Most studies on Megaloolithus suggest grade eggs, the eggs were buried. This interpretation is supported by the number of pores in the egg shell and the resulting permeability for water vapor (G H 2 O ). The eggs of today's birds are mostly exposed to the atmosphere, which is why their eggs have relatively few pores in order to avoid possible water loss. The eggs of today's reptiles, on the other hand, are often buried in the ground or in vegetation and are characterized by numerous pores. Many Megaloolithus -Eierschalen show a water vapor permeability, but something is significantly higher than with modern birds, smaller than with today's reptiles. Eggs found near Pinyes in northern Spain, for example, show ten times more water vapor permeability than today's bird eggs. The eggs from Auca Mahuevo seem to be an exception, for which only twice as much water vapor permeability was calculated as compared to bird eggs. The Auca Mahuevo eggs, unlike other Megaoolithus eggs, could therefore have been incubated in open nests. This is supported by the fact that the nest pits at this site are not filled with the sandstone in which the nests would have been dug, but with the clay siltstone that was only subsequently entered by a flood . Grellet-Tinner and colleagues (2004) suspect that the titanosaurs from Auca Mahuevo covered their nests with plant material. This is suggested by the tubercle-like surface of the eggshell, which probably had the function of preventing particles from blocking the pores of the eggshell. Since the bumps are between 0.6 and 1.6 millimeters apart, they could only keep away particles that were larger than 0.6 millimeters, which is why only plant material is considered as a cover. This interpretation is supported by the discovery of carbon residues in the nest pits, which presumably originate from plant material.
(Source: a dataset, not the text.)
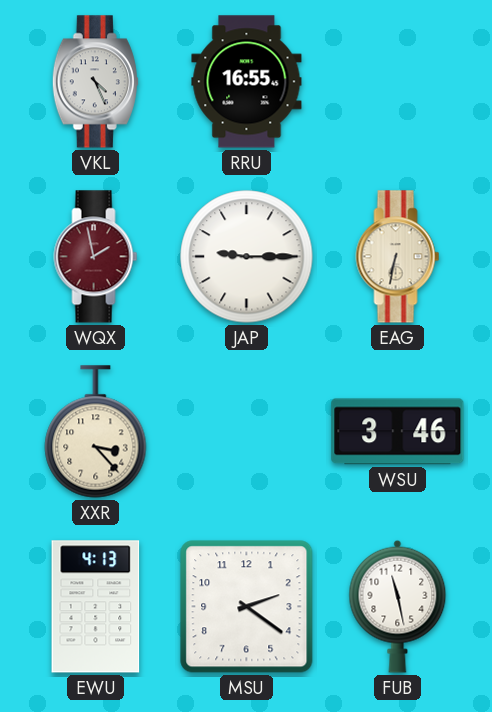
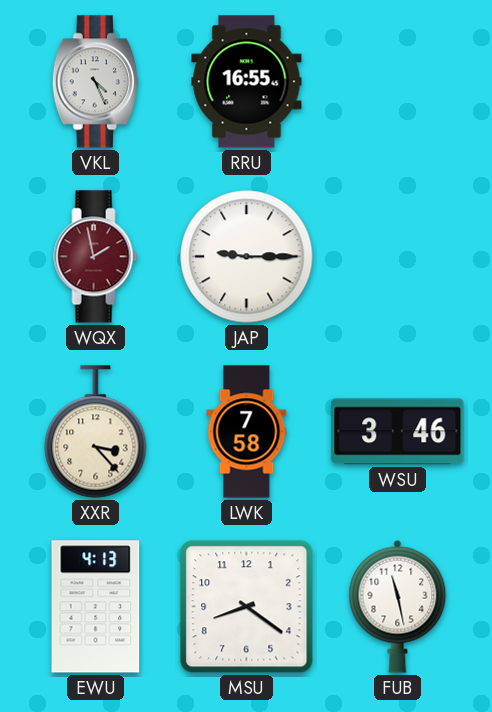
EAG: 6:32 -> none
LWK: none -> 7:58
MSU: 2:21 -> 8:21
In the Upper Cretaceous India there were indications of a nest predator: The skeleton of the 3.5 meter long snake Sanajeh was found in association with three eggs and the front part of the trunk of a either newly hatched or embryonic titanosaur. One of the eggs is wound around and crushed by the snake's body, while the other two eggs are intact. From this, researchers conclude that the titanosaur skeleton could belong to the same animal that hatched from the now crushed egg. The remains of the sauropod belonged to an animal about 0.5 meters long.

Individual development

In some eggs of Auca Mahuevo, almost complete and anatomically connected embryo skulls were discovered. These skulls represent the currently most complete known Titanosauria skulls and give insights into the individual development of these sauropods. The embryo skulls were broad and roughly triangular when viewed from the side. They showed large, round eye sockets and a short snout with a large, triangular antorbital window. On the snout there was an egg-tooth- like tip, which was formed by the intermaxillary bone (premaxillary) and probably served to break open the eggshell. As comparisons with the best-preserved skulls of adult titanosaurs show, the skull bones changed drastically during growth: the snout was significantly elongated, while the upper jawbone (maxillary) developed a connection with the square jugal , which the cheekbone (jugal) from the underside developed the skull parted. The nostrils became larger and wandered over the eye sockets. The eye sockets took on an inverted teardrop shape. The frontal bone and parietal bone were greatly reduced in size, resulting in a narrower skull.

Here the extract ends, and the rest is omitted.